> [TASK DIRECTIONS]:
In the listing below, locate the line that contains "Game Boards (92, 749)" and the line that contains "Last Name (100, 394)". Restate word for word those two lines and every line between them, and nothing else.

> [MATERIALS PROVIDED]:
+++++
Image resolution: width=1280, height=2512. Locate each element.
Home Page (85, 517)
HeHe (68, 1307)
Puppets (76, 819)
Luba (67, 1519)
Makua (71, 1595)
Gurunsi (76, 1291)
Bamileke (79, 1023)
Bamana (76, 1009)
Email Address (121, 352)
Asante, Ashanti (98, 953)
+++++
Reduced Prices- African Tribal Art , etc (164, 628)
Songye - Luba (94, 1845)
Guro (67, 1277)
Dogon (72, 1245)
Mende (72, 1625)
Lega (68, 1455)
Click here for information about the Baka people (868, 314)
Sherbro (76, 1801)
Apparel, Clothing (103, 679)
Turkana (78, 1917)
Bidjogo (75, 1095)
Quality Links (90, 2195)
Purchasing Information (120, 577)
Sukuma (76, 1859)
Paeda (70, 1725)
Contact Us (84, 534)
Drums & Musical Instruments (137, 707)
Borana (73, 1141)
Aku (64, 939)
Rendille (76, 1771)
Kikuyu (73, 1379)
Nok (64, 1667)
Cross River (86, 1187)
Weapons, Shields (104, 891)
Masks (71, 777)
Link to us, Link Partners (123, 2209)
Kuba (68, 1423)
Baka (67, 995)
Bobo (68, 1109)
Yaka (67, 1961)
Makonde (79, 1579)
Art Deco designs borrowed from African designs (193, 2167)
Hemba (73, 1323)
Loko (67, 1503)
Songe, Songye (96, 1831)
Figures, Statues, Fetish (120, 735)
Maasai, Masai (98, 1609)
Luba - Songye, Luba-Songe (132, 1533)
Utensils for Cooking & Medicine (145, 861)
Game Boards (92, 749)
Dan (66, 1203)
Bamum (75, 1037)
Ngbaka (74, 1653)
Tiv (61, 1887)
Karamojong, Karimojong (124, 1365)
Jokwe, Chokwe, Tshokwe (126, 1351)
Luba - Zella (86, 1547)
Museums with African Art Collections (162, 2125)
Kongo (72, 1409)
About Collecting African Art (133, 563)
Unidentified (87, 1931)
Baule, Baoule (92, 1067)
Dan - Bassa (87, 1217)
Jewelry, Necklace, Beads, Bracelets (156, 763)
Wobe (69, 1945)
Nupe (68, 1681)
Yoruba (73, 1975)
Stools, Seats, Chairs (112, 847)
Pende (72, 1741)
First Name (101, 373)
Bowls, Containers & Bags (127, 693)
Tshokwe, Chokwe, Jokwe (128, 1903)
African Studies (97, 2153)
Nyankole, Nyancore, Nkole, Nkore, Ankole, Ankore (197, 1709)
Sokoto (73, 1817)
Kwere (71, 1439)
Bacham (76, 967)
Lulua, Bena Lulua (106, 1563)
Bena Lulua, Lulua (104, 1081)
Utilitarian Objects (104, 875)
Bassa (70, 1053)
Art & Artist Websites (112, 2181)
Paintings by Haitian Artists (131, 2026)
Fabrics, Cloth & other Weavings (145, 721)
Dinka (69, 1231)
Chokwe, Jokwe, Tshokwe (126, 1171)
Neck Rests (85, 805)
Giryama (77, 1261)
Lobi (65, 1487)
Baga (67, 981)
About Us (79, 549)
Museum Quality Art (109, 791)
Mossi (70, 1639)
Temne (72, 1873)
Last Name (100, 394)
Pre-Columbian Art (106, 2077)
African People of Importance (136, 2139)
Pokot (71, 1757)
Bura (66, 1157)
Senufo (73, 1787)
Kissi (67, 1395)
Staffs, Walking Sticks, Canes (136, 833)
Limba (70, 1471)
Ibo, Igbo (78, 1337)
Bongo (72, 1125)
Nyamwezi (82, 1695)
+++++
> [RESPONSE TO THIS EXERCISE]:
Game Boards (92, 749)
Dan (66, 1203)
Bamum (75, 1037)
Ngbaka (74, 1653)
Tiv (61, 1887)
Karamojong, Karimojong (124, 1365)
Jokwe, Chokwe, Tshokwe (126, 1351)
Luba - Zella (86, 1547)
Museums with African Art Collections (162, 2125)
Kongo (72, 1409)
About Collecting African Art (133, 563)
Unidentified (87, 1931)
Baule, Baoule (92, 1067)
Dan - Bassa (87, 1217)
Jewelry, Necklace, Beads, Bracelets (156, 763)
Wobe (69, 1945)
Nupe (68, 1681)
Yoruba (73, 1975)
Stools, Seats, Chairs (112, 847)
Pende (72, 1741)
First Name (101, 373)
Bowls, Containers & Bags (127, 693)
Tshokwe, Chokwe, Jokwe (128, 1903)
African Studies (97, 2153)
Nyankole, Nyancore, Nkole, Nkore, Ankole, Ankore (197, 1709)
Sokoto (73, 1817)
Kwere (71, 1439)
Bacham (76, 967)
Lulua, Bena Lulua (106, 1563)
Bena Lulua, Lulua (104, 1081)
Utilitarian Objects (104, 875)
Bassa (70, 1053)
Art & Artist Websites (112, 2181)
Paintings by Haitian Artists (131, 2026)
Fabrics, Cloth & other Weavings (145, 721)
Dinka (69, 1231)
Chokwe, Jokwe, Tshokwe (126, 1171)
Neck Rests (85, 805)
Giryama (77, 1261)
Lobi (65, 1487)
Baga (67, 981)
About Us (79, 549)
Museum Quality Art (109, 791)
Mossi (70, 1639)
Temne (72, 1873)
Last Name (100, 394)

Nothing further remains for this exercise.